In cloud deployments, IP-based storage (iSCSI) is becoming ubiquitous. iSCSI is a simple method for the compute nodes to connect to storage. Network-based access control enforcement is another desired approach. Datera Elastic Data Fabric provides the notion of virtual IP address(es) for the iSCSI target port for a provisioned LUN. These virtual IP addresses provide the flexibility to float among the various Datera nodes – either due to cluster-wide load balancing or when node failures occurs. From the compute perspective, such activities are transparent and have no impact to the compute environment.

The traditional problem with iSCSI target port failover in classic L2 network topologies is that the virtual IP address can’t “migrate” outside of the rack in which it was originally provisioned, as that would imply crossing outside of the L2 subnet. This is addressed by iSCSI redirects in the native iSCSI protocol, where on a node failure, the connection gets pointed to a name service that will advertise the appropriate target port IP address, even across different L2 subnets. While this solution is transparent to the compute nodes, network security and access control solutions might be impacted due to the “change” in the target port IP address. Datera supports iSCSI redirects for target discovery and failure handling in data center environments, where the networking-based security and access control enforcements are not relevant.

Some data centers “scale” their L2 cluster across multiple racks by using some form of overlay technology, such as VXLAN, NVGRE or GENEVE. Such solutions have their advantages and disadvantages, especially regarding how BUM (broadcast, unicast, and multicast) traffic is handled, and how the overlay and underlay interact at scale. Datera EDF fits seamlessly into such overlay network environments. It doesn’t depend on any unique networking services (such as LLDP, DNS, DHCP, etc.) for normal operations.   
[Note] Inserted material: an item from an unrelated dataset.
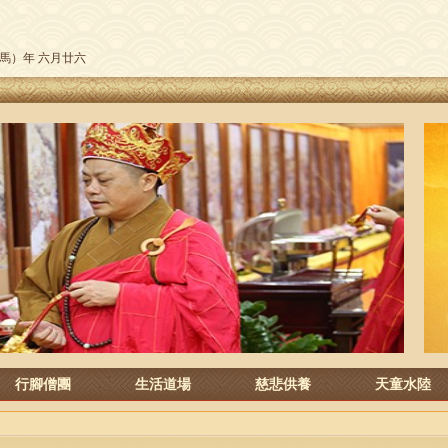
午（馬）年 六月廿六
行腳僧團
生活道場
慈悲供養
天童水陸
In modern flat networks, proliferating “floating” network endpoints necessitate a matching flat network namespace. This effectively requires pulling native L3 network support into the network leaf nodes. For instance, in a container environment, it is common for each node to have its own /31 network with 10-100’s of containers that can dynamically be moved around (each node is small data center on its own respect). Datera EDF nodes can act as native L3 network endpoints, and thereby seamlessly participate in all route changes.

 

To implement active L3 network participation, Datera EDF nodes behave as a route reflector by advertising their IP addresses to the L3 network. When a target port IP address has to “migrate across racks”, e.g., because of node failures or cluster-wide load balancing, the destination Datera node advertises the IP address to the broader L3 network. This way, the Datera EDF nodes actively, instantly and seamlessly participates in all network route changes.